____ Material to process

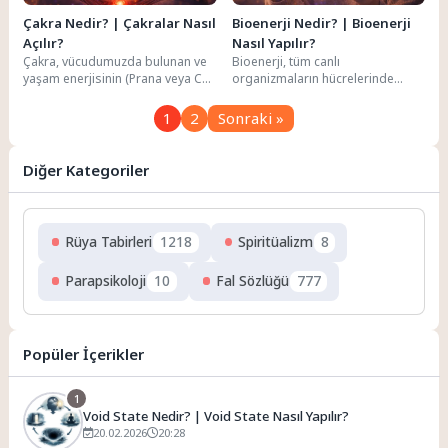
Çakra Nedir? | Çakralar Nasıl
Bioenerji Nedir? | Bioenerji
Açılır?
Nasıl Yapılır?
Çakra, vücudumuzda bulunan ve
Bioenerji, tüm canlı
yaşam enerjisinin (Prana veya Chi)
organizmaların hücrelerinde
akışını kontrol eden dairesel
üretilen ve vücudun çevresinde
enerji merkezleridir....
akan düşük frekanslı
1
2
Sonraki »
elektromanyetik enerjidir. Çin...
Diğer Kategoriler
Rüya Tabirleri
1218
Spiritüalizm
8
Parapsikoloji
10
Fal Sözlüğü
777
Popüler İçerikler
1
Void State Nedir? | Void State Nasıl Yapılır?
20.02.2026
20:28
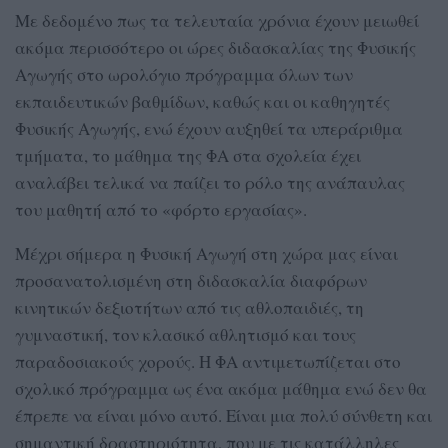
Με δεδομένο πως τα τελευταία χρόνια έχουν μειωθεί
ακόμα περισσότερο οι ώρες διδασκαλίας της Φυσικής
Αγωγής στο ωρολόγιο πρόγραμμα όλων των
εκπαιδευτικών βαθμίδων, καθώς και οι καθηγητές
Φυσικής Αγωγής, ενώ έχουν αυξηθεί τα υπεράριθμα
τμήματα, το μάθημα της ΦΑ στα σχολεία έχει
αναλάβει τελικά να παίζει το ρόλο της ανάπαυλας
του μαθητή από το «φόρτο εργασίας».
Μέχρι σήμερα η Φυσική Αγωγή στη χώρα μας είναι
προσανατολισμένη στη διδασκαλία διαφόρων
κινητικών δεξιοτήτων από τις αθλοπαιδιές, τη
γυμναστική, τον κλασικό αθλητισμό και τους
παραδοσιακούς χορούς. Η ΦΑ αντιμετωπίζεται στο
σχολικό πρόγραμμα ως ένα ακόμα μάθημα ενώ δεν θα
έπρεπε να είναι μόνο αυτό. Είναι μια πολύ σύνθετη και
σημαντική δραστηριότητα, που με τις κατάλληλες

________

Your task: Your task is to transcribe all of the records precisely, with no images included.

Output below:
Çakra Nedir? | Çakralar Nasıl
Bioenerji Nedir? | Bioenerji
Açılır?
Nasıl Yapılır?
Çakra, vücudumuzda bulunan ve
Bioenerji, tüm canlı
yaşam enerjisinin (Prana veya Chi)
organizmaların hücrelerinde
akışını kontrol eden dairesel
üretilen ve vücudun çevresinde
enerji merkezleridir....
akan düşük frekanslı
1
2
Sonraki »
elektromanyetik enerjidir. Çin...
Diğer Kategoriler
Rüya Tabirleri
1218
Spiritüalizm
8
Parapsikoloji
10
Fal Sözlüğü
777
Popüler İçerikler
1
Void State Nedir? | Void State Nasıl Yapılır?
20.02.2026
20:28
Με δεδομένο πως τα τελευταία χρόνια έχουν μειωθεί
ακόμα περισσότερο οι ώρες διδασκαλίας της Φυσικής
Αγωγής στο ωρολόγιο πρόγραμμα όλων των
εκπαιδευτικών βαθμίδων, καθώς και οι καθηγητές
Φυσικής Αγωγής, ενώ έχουν αυξηθεί τα υπεράριθμα
τμήματα, το μάθημα της ΦΑ στα σχολεία έχει
αναλάβει τελικά να παίζει το ρόλο της ανάπαυλας
του μαθητή από το «φόρτο εργασίας».
Μέχρι σήμερα η Φυσική Αγωγή στη χώρα μας είναι
προσανατολισμένη στη διδασκαλία διαφόρων
κινητικών δεξιοτήτων από τις αθλοπαιδιές, τη
γυμναστική, τον κλασικό αθλητισμό και τους
παραδοσιακούς χορούς. Η ΦΑ αντιμετωπίζεται στο
σχολικό πρόγραμμα ως ένα ακόμα μάθημα ενώ δεν θα
έπρεπε να είναι μόνο αυτό. Είναι μια πολύ σύνθετη και
σημαντική δραστηριότητα, που με τις κατάλληλες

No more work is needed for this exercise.